• **TASK**
This exercise asks for an exact copy of every entry below, with pictures omitted.

### EXERCISE INPUTS

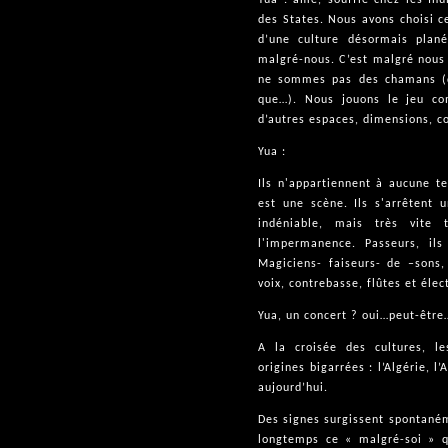
des States. Nous avons choisi ce
d’une culture désormais plan
malgré-nous. C’est malgré nous 
ne sommes pas des chamans (qu
que…). Nous jouons le jeu co
d’autres espaces, dimensions, co
Yua :
Ils n'appartiennent à aucune te
est une scène. Ils s'arrêtent 
indéniable, mais très vite 
l'impermanence. Passeurs, ils 
Magiciens- faiseurs- de –sons
voix, contrebasse, flûtes et élec
Yua, un concert ? oui…peut-êtr
A la croisée des cultures, le
origines bigarrées : l’Algérie, l
aujourd’hui.
Des signes surgissent spontaném
longtemps ce « malgré-soi » q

######

• **TASK RESULT**
des States. Nous avons choisi ce
d’une culture désormais plan
malgré-nous. C’est malgré nous 
ne sommes pas des chamans (qu
que…). Nous jouons le jeu co
d’autres espaces, dimensions, co
Yua :
Ils n'appartiennent à aucune te
est une scène. Ils s'arrêtent 
indéniable, mais très vite 
l'impermanence. Passeurs, ils 
Magiciens- faiseurs- de –sons
voix, contrebasse, flûtes et élec
Yua, un concert ? oui…peut-êtr
A la croisée des cultures, le
origines bigarrées : l’Algérie, l
aujourd’hui.
Des signes surgissent spontaném
longtemps ce « malgré-soi » q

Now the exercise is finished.